A Sさんは高等部2年生、3年生のとき、合計4回、こちらの会社の実習に来ました。そして本人がここで働くことを希望したので雇用しました。
素直で口数の少ない子という印象でした。
Q 知的障がい者を雇ってみて、戸惑ったことや困ったことはありませんでしたか?
A 実は、Sさんが同僚の頭を殴ったという事件がありました。同僚は健常者でしたが、双方とも最後までその理由を言いませんでした。
そのときは高等部の先生に来てもらい、一週間様子をみてもらいました。
初めはこちらも、Sさんの障がいについて、わからないことが多く、返事が「はい、はい」と返ってくると、本人はわかっているものと思っていましたが、その時になってやっと、『こちらが言っていることが、本人にはわかっていない場合もある。
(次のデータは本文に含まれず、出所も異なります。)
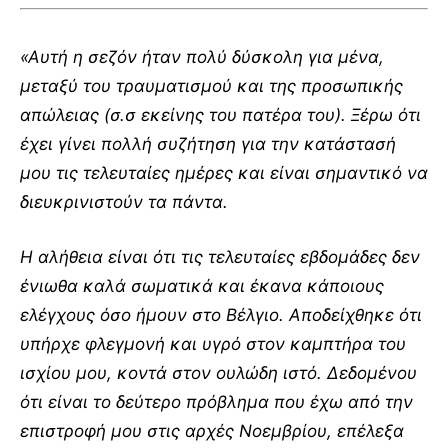
«Αυτή η σεζόν ήταν πολύ δύσκολη για μένα,
μεταξύ του τραυματισμού και της προσωπικής
απώλειας (σ.σ εκείνης του πατέρα του). Ξέρω ότι
έχει γίνει πολλή συζήτηση για την κατάστασή
μου τις τελευταίες ημέρες και είναι σημαντικό να
διευκρινιστούν τα πάντα.
Η αλήθεια είναι ότι τις τελευταίες εβδομάδες δεν
ένιωθα καλά σωματικά και έκανα κάποιους
ελέγχους όσο ήμουν στο Βέλγιο. Αποδείχθηκε ότι
υπήρχε φλεγμονή και υγρό στον καμπτήρα του
ισχίου μου, κοντά στον ουλώδη ιστό. Δεδομένου
ότι είναι το δεύτερο πρόβλημα που έχω από την
επιστροφή μου στις αρχές Νοεμβρίου, επέλεξα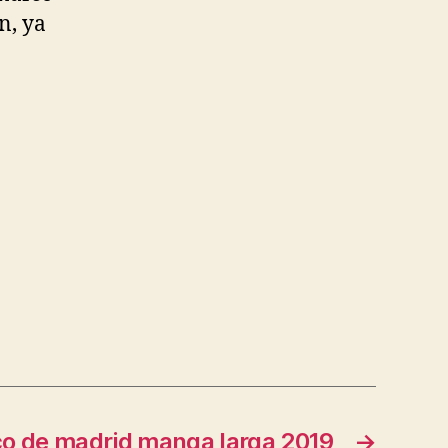
n, ya
co de madrid manga larga 2019
→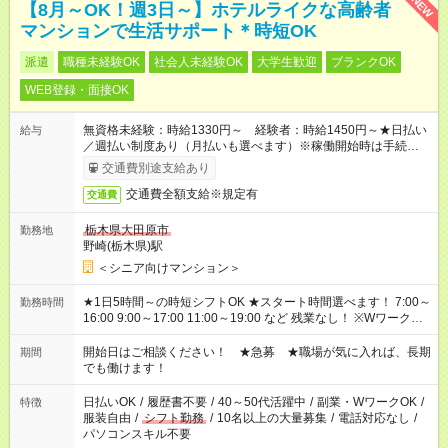
NEW
【8月～OK！週3日～】ホテルライクな高齢者
マンションで生活サポート＊時短OK
派遣
職種未経験OK
社会人未経験OK
大学生歓迎
ブランクOK
WEB登録・面接OK
無資格未経験：時給1330円～ 経験者：時給1450円～★日払い
給与
／週払い制度あり（月払いも選べます）※稼働開始時は手続き完
了次第のお支払いとなります。
交通費別途支給あり
交通費全額支給※規定有
交通費
栃木県大田原市
勤務地
野崎(栃木県)駅
＜シニア向けマンション＞
★1日5時間～の時短シフトOK ★スタート時間選べます！ 7:00～
勤務時間
16:00 9:00～17:00 11:00～19:00 など 残業なし！ ※Wワークの
場合、他のお仕事と合わせ週40時間超の就業はご案内できませ
ん ※法令に基づき、週20時間以上勤務は社会保険への加入対象
開始日はご相談ください！ ★急募 ★職場が気に入れば、長期
期間
となります ※労働者派遣法（日雇い派遣の原則禁止）により、
でも働けます！
短時間・短期間の就業はご案内が難しい場合があります
日払いOK
/
履歴書不要
/
40～50代活躍中
/
副業・WワークOK
/
特徴
服装自由
/
シフト勤務
/
10名以上の大量募集
/
電話対応なし
/
パソコンスキル不要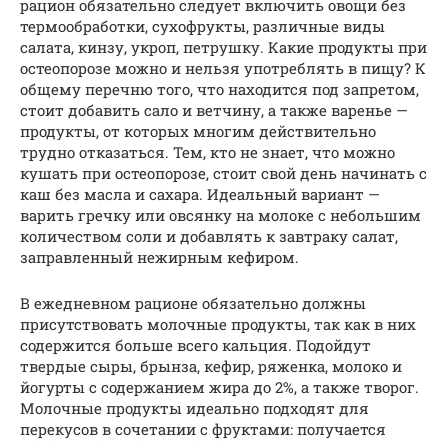
рацион обязательно следует включить овощи без
термообработки, сухофрукты, различные виды
салата, кинзу, укроп, петрушку. Какие продукты при
остеопорозе можно и нельзя употреблять в пищу? К
общему перечню того, что находится под запретом,
стоит добавить сало и ветчину, а также варенье —
продукты, от которых многим действительно
трудно отказаться. Тем, кто не знает, что можно
кушать при остеопорозе, стоит свой день начинать с
каш без масла и сахара. Идеальный вариант —
варить гречку или овсянку на молоке с небольшим
количеством соли и добавлять к завтраку салат,
заправленный нежирным кефиром.
В ежедневном рационе обязательно должны
присутствовать молочные продукты, так как в них
содержится больше всего кальция. Подойдут
твердые сыры, брынза, кефир, ряженка, молоко и
йогурты с содержанием жира до 2%, а также творог.
Молочные продукты идеально подходят для
перекусов в сочетании с фруктами: получается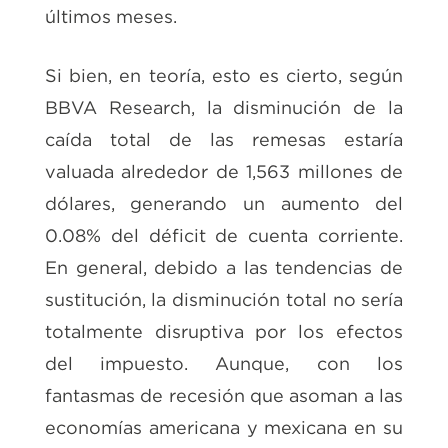
últimos meses.
Si bien, en teoría, esto es cierto, según
BBVA Research, la disminución de la
caída total de las remesas estaría
valuada alrededor de 1,563 millones de
dólares, generando un aumento del
0.08% del déficit de cuenta corriente.
En general, debido a las tendencias de
sustitución, la disminución total no sería
totalmente disruptiva por los efectos
del impuesto. Aunque, con los
fantasmas de recesión que asoman a las
economías americana y mexicana en su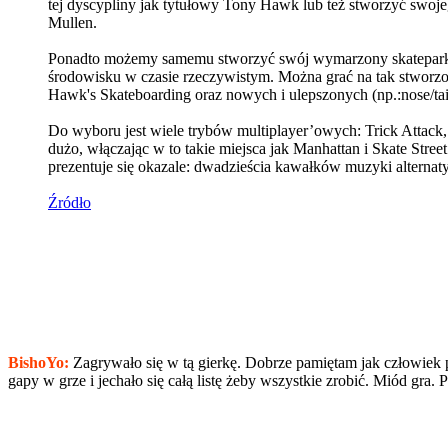
tej dyscypliny jak tytułowy Tony Hawk lub też stworzyć swo
Mullen.
Ponadto możemy samemu stworzyć swój wymarzony skatepark, u
środowisku w czasie rzeczywistym. Można grać na tak stworzo
Hawk's Skateboarding oraz nowych i ulepszonych (np.:nose/tailsli
Do wyboru jest wiele trybów multiplayer’owych: Trick Attack, 
dużo, włączając w to takie miejsca jak Manhattan i Skate Str
prezentuje się okazale: dwadzieścia kawałków muzyki altern
Źródło
BishoYo:
Zagrywało się w tą gierkę. Dobrze pamiętam jak człowiek po
gapy w grze i jechało się całą listę żeby wszystkie zrobić. Miód gra.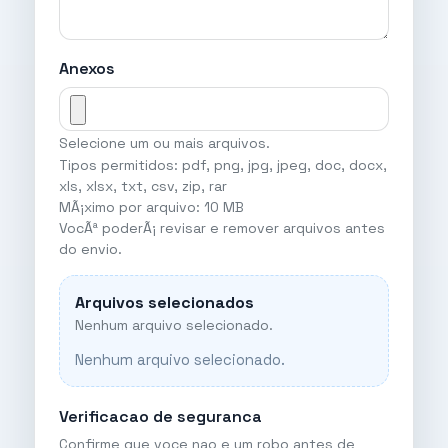
Anexos
Selecione um ou mais arquivos.
Tipos permitidos: pdf, png, jpg, jpeg, doc, docx,
xls, xlsx, txt, csv, zip, rar
MÃ¡ximo por arquivo: 10 MB
VocÃª poderÃ¡ revisar e remover arquivos antes
do envio.
Arquivos selecionados
Nenhum arquivo selecionado.
Nenhum arquivo selecionado.
Verificacao de seguranca
Confirme que voce nao e um robo antes de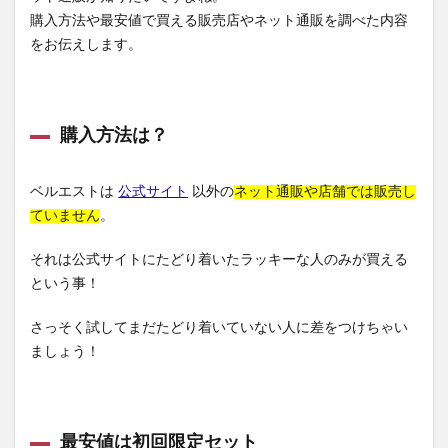
購入方法や最安値で買える販売店やネット通販を調べた内容
をお伝えします。
購入方法は？
ベルエストは
公式サイト
以外の
ネット通販や店舗では販売し
ていません
。
それは公式サイトにたどり着いたラッキーな人のみが買える
という事！
さっそく試してまだたどり着いていない人に差をつけちゃい
ましょう！
最安値は初回限定セット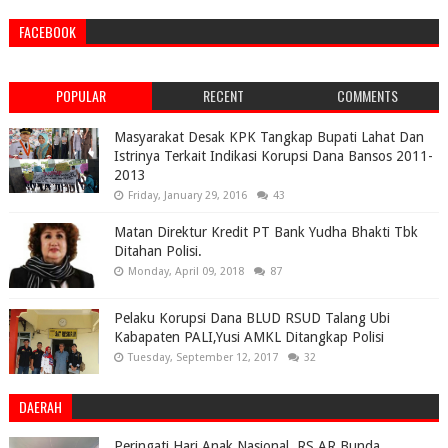
FACEBOOK
POPULAR
RECENT
COMMENTS
Masyarakat Desak KPK Tangkap Bupati Lahat Dan
Istrinya Terkait Indikasi Korupsi Dana Bansos 2011-
2013
Friday, January 29, 2016
43
Matan Direktur Kredit PT Bank Yudha Bhakti Tbk
Ditahan Polisi.
Monday, April 09, 2018
87
Pelaku Korupsi Dana BLUD RSUD Talang Ubi
Kabapaten PALI,Yusi AMKL Ditangkap Polisi
Tuesday, September 12, 2017
32
DAERAH
Peringati Hari Anak Nasional, RS AR Bunda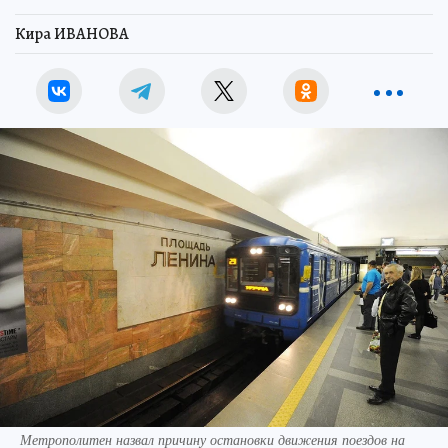
Кира ИВАНОВА
Метрополитен назвал причину остановки движения поездов на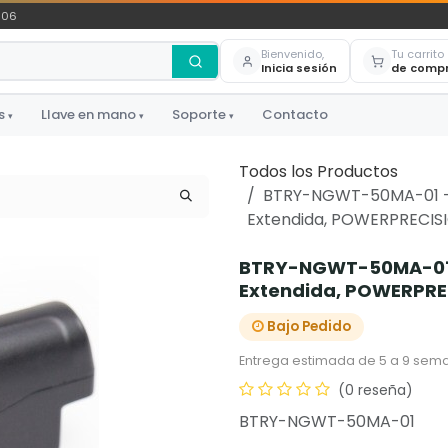
306
Bienvenido,
Tu carrito
Inicia sesión
de comp
s
Llave en mano
Soporte
Contacto
▾
▾
▾
Todos los Productos
BTRY-NGWT-50MA-01 - 
Extendida, POWERPRECISI
BTRY-NGWT-50MA-01 -
Extendida, POWERPREC
Bajo Pedido
Entrega estimada de 5 a 9 sema
(0 reseña)
BTRY-NGWT-50MA-01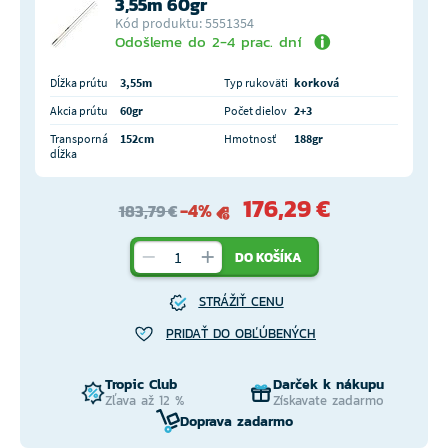
3,55m 60gr
Kód produktu: 5551354
Odošleme do 2-4 prac. dní
Dĺžka prútu
3,55m
Typ rukoväti
korková
Akcia prútu
60gr
Počet dielov
2+3
Transporná
152cm
Hmotnosť
188gr
dĺžka
176,29 €
-4%
183,79 €
DO KOŠÍKA
STRÁŽIŤ CENU
PRIDAŤ DO OBĽÚBENÝCH
Tropic Club
Darček k nákupu
Zľava až 12 %
Získavate zadarmo
Doprava zadarmo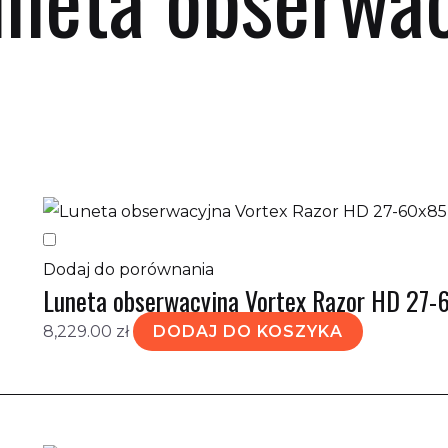
tlanie wszystkich wyników: 11
Dodaj do porównania
Luneta obserwacyjna Vortex Razor HD 27-
8,229.00
zł
DODAJ DO KOSZYKA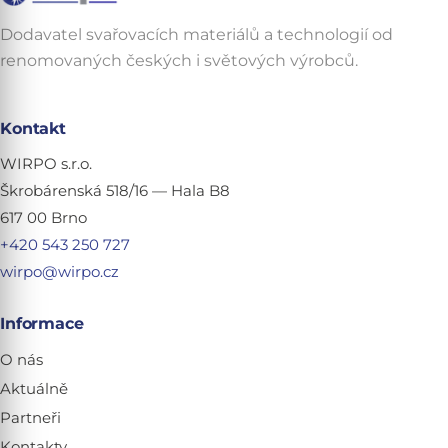
Dodavatel svařovacích materiálů a technologií od
renomovaných českých i světových výrobců.
Kontakt
WIRPO s.r.o.
Škrobárenská 518/16 — Hala B8
617 00 Brno
+420 543 250 727
wirpo@wirpo.cz
Informace
O nás
Aktuálně
Partneři
Kontakty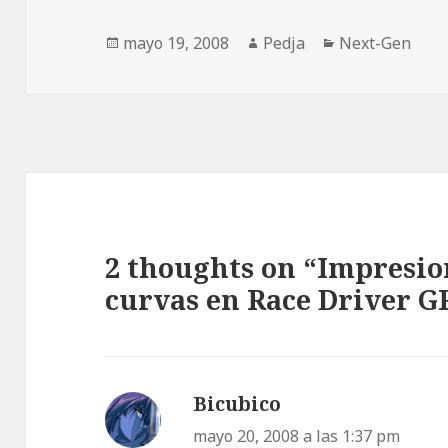
Publicado
Autor
Categorías
mayo 19, 2008
Pedja
Next-Gen
el
2 thoughts on “Impresio
curvas en Race Driver G
Bicubico
dice:
mayo 20, 2008 a las 1:37 pm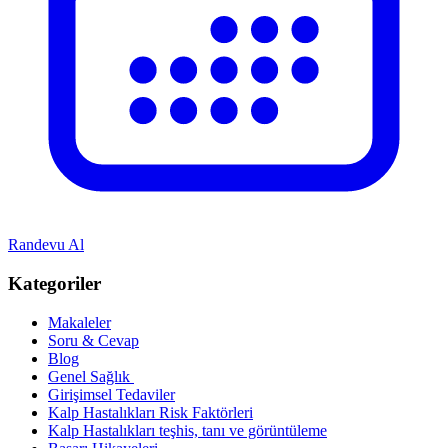
Randevu Al
Kategoriler
Makaleler
Soru & Cevap
Blog
Genel Sağlık
Girişimsel Tedaviler
Kalp Hastalıkları Risk Faktörleri
Kalp Hastalıkları teşhis, tanı ve görüntüleme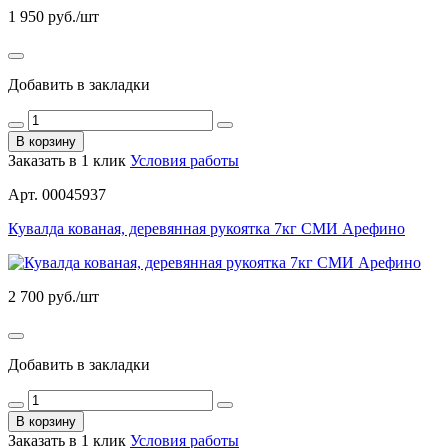
1 950
руб./шт
Добавить в закладки
В корзину
Заказать в 1 клик
Условия работы
Арт. 00045937
Кувалда кованая, деревянная рукоятка 7кг СМИ Арефино
2 700
руб./шт
Добавить в закладки
В корзину
Заказать в 1 клик
Условия работы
』ということがわかりました。最近は、Sさんは「わかりません。」と言えるようになりました。
Q 卒業以来、Sさんを長く雇用されていますが、続けていただいている理由は何ですか?
A Sさんの場合、まじめに与えられた仕事をしていますので、雇い続けています。先ほどの事件のあと、同僚の人が定年のため辞めたので、今はその人の分もSさんが責任を持って頑張ってこなしています。
Q これからSさんにどんなことを望んでおられますか?
A Sさんを見ていると、最近は他の従業員たちとの会話に加わっていたり、冗談を言うこともあります。理解できることも増えています。
従業員はみんな優しい人たちですが、本人よりも年長者ばかりでもあり、周りの人に敬意を持って接して欲しいと思います。仕事場での勤務年数は長くなりましたが、高慢にならず、言われた仕事をきちんとこなしてもらいたいです。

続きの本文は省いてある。